<<<<

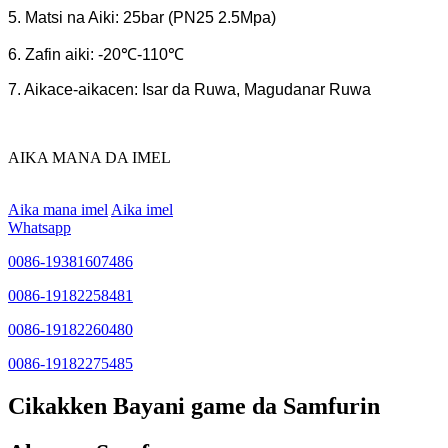
5. Matsi na Aiki: 25bar (PN25 2.5Mpa)
6. Zafin aiki: -20℃-110℃
7. Aikace-aikacen: Isar da Ruwa, Magudanar Ruwa
AIKA MANA DA IMEL
Aika mana imel
Aika imel
Whatsapp
0086-19381607486
0086-19182258481
0086-19182260480
0086-19182275485
Cikakken Bayani game da Samfurin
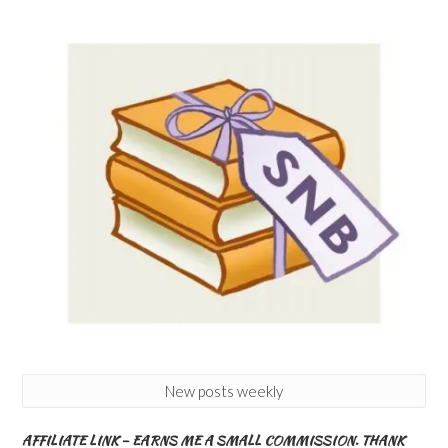
New posts weekly
AFFILIATE LINK – EARNS ME A SMALL COMMISSION. THANK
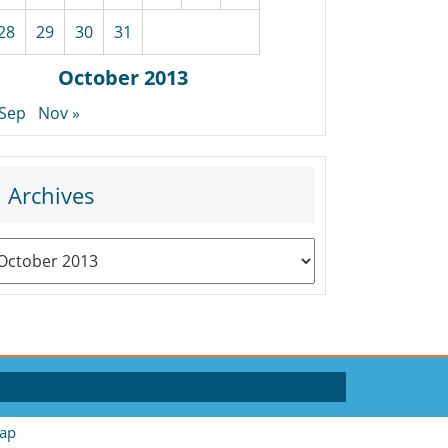
28
29
30
31
October 2013
 Sep
Nov »
Archives
rchives
ap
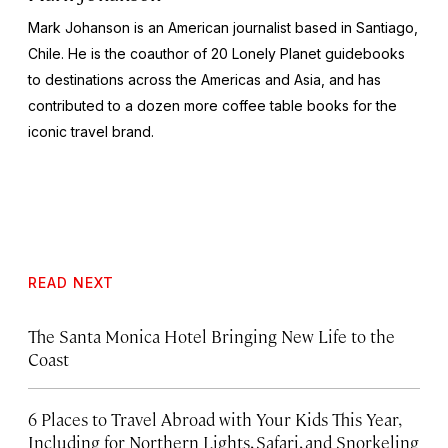
Mark Johanson is an American journalist based in Santiago,
Chile. He is the coauthor of 20
Lonely Planet
guidebooks
to destinations across the Americas and Asia, and has
contributed to a dozen more coffee table books for the
iconic travel brand.
READ NEXT
The Santa Monica Hotel Bringing New Life to the
Coast
6 Places to Travel Abroad with Your Kids This Year,
Including for Northern Lights, Safari, and Snorkeling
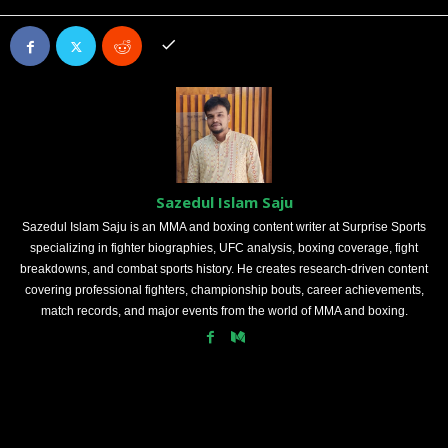
Sazedul Islam Saju
Sazedul Islam Saju is an MMA and boxing content writer at Surprise Sports
specializing in fighter biographies, UFC analysis, boxing coverage, fight
breakdowns, and combat sports history. He creates research-driven content
covering professional fighters, championship bouts, career achievements,
match records, and major events from the world of MMA and boxing.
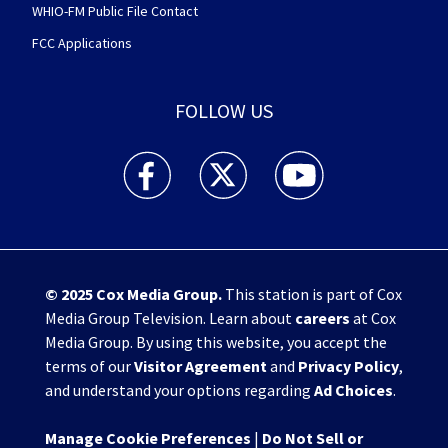
WHIO-FM Public File Contact
FCC Applications
FOLLOW US
WHIO TV 7 and WHIO Radio facebook feed(Open
WHIO TV 7 and WHIO Radio twitter 
WHIO TV 7 and WHIO Rad
© 2025
Cox Media Group
.
This station is part of Cox
Media Group Television. Learn about
careers
at Cox
Media Group. By using this website, you accept the
terms of our
Visitor Agreement
and
Privacy Policy
,
and understand your options regarding
Ad Choices
.
Manage Cookie Preferences
|
Do Not Sell or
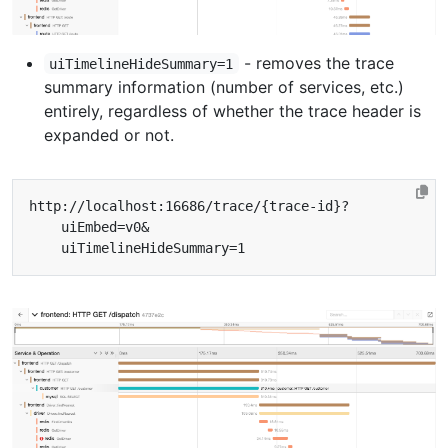
- removes the trace
uiTimelineHideSummary=1
summary information (number of services, etc.)
entirely, regardless of whether the trace header is
expanded or not.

>>>>

▸ **Task requirements**
Give again, exactly, each line from the one that contains "Media Group Television. Learn about" through the last line of the material above. Pictures do not belong in the copy.

▸ **Output for this task**
Media Group Television. Learn about
careers
at Cox
Media Group. By using this website, you accept the
terms of our
Visitor Agreement
and
Privacy Policy
,
and understand your options regarding
Ad Choices
.
Manage Cookie Preferences
|
Do Not Sell or
- removes the trace
uiTimelineHideSummary=1
summary information (number of services, etc.)
entirely, regardless of whether the trace header is
expanded or not.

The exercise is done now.